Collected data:
+ + +

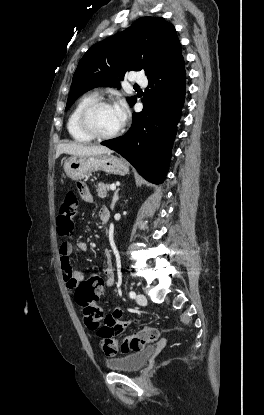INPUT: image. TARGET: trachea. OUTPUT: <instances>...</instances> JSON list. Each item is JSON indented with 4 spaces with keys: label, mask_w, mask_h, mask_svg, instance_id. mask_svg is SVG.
Here are the masks:
<instances>
[{
    "label": "trachea",
    "mask_w": 264,
    "mask_h": 415,
    "mask_svg": "<svg viewBox=\"0 0 264 415\" xmlns=\"http://www.w3.org/2000/svg\"><path fill=\"white\" fill-rule=\"evenodd\" d=\"M134 87H138V85H134Z\"/></svg>",
    "instance_id": "3493384b"
}]
</instances>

+ + +

Restate each entry word for word; pictures stay out of the copy.

INPUT: image. TARGET: trachea. OUTPUT: <instances>...</instances> JSON list. Each item is JSON indented with 4 spaces with keys: label, mask_w, mask_h, mask_svg, instance_id. mask_svg is SVG.
Here are the masks:
<instances>
[{
    "label": "trachea",
    "mask_w": 264,
    "mask_h": 415,
    "mask_svg": "<svg viewBox=\"0 0 264 415\" xmlns=\"http://www.w3.org/2000/svg\"><path fill=\"white\" fill-rule=\"evenodd\" d=\"M134 87H138V85H134Z\"/></svg>",
    "instance_id": "3493384b"
}]
</instances>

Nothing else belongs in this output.